Malgré la mobilisation par la France de
troupes militaires importantes, les habitants continuèrent à refuser de livrer
leurs enfants. Le désordre se généralisa et les accrochages dans la ville de
Mohammedia en octobre 1914 se soldèrent par de nombreux morts et blessés des
deux côtés.
Les insurgés attaquèrent les fermes de
colons, les détruisant et incendiant tout ce qui représentait l'administration
coloniale. Ils attaquèrent les agents de l'administration pour se venger du rôle
qu'ils ont joué dans le recensement des jeunes mobilisables.

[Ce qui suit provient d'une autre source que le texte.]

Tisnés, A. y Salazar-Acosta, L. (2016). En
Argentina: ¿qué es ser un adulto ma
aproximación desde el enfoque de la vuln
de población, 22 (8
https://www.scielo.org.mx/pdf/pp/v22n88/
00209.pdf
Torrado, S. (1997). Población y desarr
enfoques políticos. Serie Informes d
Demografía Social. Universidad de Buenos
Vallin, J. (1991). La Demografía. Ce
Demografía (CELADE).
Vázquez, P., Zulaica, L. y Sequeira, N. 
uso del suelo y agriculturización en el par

Après ces évènements, l'opération de
répression débuta au moyen de troupes militaires venues de tous les côtés de
l'ouest algérien. La région de Béni Chougrane fut encerclée du 5 au 20 octobre
1914. Au cours de cette période, de nombreux villages furent incendiés
condamnant les habitants à l'errance, tel Douar el Fraguig. Les habitants
tentèrent de négocier avec l'armée française mais cette dernière procéda à
l'arrestation des membres de la délégation et tout suspect fut emprisonné.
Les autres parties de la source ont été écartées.